Jan 15 22:34:51 mail sm-mta[36719]: r0G3Youh036719: from=<obfTaIX3@nickhearn.com>, size=0, class=0, nrcpts=0, proto=ESMTP, daemon=IPv4, relay=[50.71.152.178]
Jan 15 22:35:04 mail sm-mta[36722]: r0G3Z2SF036722: lost input channel from [190.107.98.82] to IPv4 after rcpt
Jan 15 22:35:04 mail sm-mta[36722]: r0G3Z2SF036722: from=<amahrroc@europe.com>, size=0, class=0, nrcpts=0, proto=SMTP, daemon=IPv4, relay=[190.107.98.82]

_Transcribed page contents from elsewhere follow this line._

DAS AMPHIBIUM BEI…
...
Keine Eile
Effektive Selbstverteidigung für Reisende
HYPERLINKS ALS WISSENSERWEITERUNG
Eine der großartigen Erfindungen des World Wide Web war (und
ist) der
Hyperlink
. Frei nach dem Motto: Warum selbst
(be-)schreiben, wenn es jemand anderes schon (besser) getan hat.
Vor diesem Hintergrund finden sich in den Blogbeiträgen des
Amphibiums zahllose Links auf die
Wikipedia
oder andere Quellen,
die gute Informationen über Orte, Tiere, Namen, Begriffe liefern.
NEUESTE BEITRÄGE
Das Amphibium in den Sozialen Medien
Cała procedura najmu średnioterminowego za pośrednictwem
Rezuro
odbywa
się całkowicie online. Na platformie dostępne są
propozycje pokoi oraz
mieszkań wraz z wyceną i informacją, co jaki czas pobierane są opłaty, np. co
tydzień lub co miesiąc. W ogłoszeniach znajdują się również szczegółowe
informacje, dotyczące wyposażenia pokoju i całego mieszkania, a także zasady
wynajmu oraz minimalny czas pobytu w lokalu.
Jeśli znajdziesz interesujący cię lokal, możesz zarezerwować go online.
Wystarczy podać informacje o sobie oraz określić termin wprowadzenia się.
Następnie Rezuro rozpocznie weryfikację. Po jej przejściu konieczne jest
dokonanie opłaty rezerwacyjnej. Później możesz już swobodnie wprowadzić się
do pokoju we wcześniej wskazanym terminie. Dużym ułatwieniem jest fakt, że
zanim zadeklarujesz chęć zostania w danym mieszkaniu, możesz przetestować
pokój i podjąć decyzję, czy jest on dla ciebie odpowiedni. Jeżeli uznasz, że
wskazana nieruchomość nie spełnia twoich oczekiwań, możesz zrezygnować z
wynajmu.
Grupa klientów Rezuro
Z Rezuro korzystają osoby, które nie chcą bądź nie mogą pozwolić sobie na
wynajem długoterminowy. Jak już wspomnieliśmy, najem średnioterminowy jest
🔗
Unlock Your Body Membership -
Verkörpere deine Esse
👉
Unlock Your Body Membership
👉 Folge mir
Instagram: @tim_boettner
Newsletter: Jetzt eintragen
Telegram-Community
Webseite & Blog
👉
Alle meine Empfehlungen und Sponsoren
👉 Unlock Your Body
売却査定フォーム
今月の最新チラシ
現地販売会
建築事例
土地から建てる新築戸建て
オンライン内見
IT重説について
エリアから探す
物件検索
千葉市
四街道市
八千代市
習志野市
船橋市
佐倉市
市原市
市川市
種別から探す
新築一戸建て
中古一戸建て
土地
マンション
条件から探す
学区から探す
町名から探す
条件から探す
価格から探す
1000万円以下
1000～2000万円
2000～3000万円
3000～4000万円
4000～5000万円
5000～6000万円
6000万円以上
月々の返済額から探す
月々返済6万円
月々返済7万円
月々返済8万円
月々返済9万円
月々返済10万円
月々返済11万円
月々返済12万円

Jan 15 22:35:36 mail sm-mta[36728]: r0G3ZXiX036728: lost input channel from ABTS-TN-dynamic-237.104.174.122.airtelbroadband.in [122.174.104.237] (may be forged) to IPv4 after rcpt
Jan 15 22:35:36 mail sm-mta[36728]: r0G3ZXiX036728: from=<clunch.hilarymas@javagame.ru>, size=0, class=0, nrcpts=0, proto=SMTP, daemon=IPv4, relay=ABTS-TN-dynamic-237.104.174.122.airtelbroadband.in [122.174.104.237] (may be forged)
I use a script something like this:
#!/usr/bin/awk -f
BEGIN {
search=ARGV[1]; # Grab the first command line option
delete ARGV[1]; # Delete it so it won't be considered a file
}
# First, store every line in an array keyed on the Queue ID.
# Obviously, this only works for smallish log segments, as it uses up memory.
{
line[$6]=sprintf("%s\n%s", line[$6], $0);
}
# Next, keep a record of Queue IDs with substrings that match our search string.
index($0, search) {
show[$6];
}
# Finally, once we've processed all input data, walk through our array of "found"
# Queue IDs, and print the corresponding records from the storage array.
END {
for(qid in show) {
print line[qid];
}
}
to get the following output:
$ mqsearch airtel /var/log/maillog
Jan 15 22:35:36 mail sm-mta[36728]: r0G3ZXiX036728: lost input channel from ABTS-TN-dynamic-237.104.174.122.airtelbroadband.in [122.174.104.237] (may be forged) to IPv4 after rcpt
Jan 15 22:35:36 mail sm-mta[36728]: r0G3ZXiX036728: from=<clunch.hilarymas@javagame.ru>, size=0, class=0, nrcpts=0, proto=SMTP, daemon=IPv4, relay=ABTS-TN-dynamic-237.104.174.122.airtelbroadband.in [122.174.104.237] (may be forged)
The idea here is that I'm printing all lines that match the Sendmail Queue ID of the string I want to search for. The structure of the code is of course a product of the structure of the log file, so you'll need to customize your solution for the data you're trying to analyse and extract.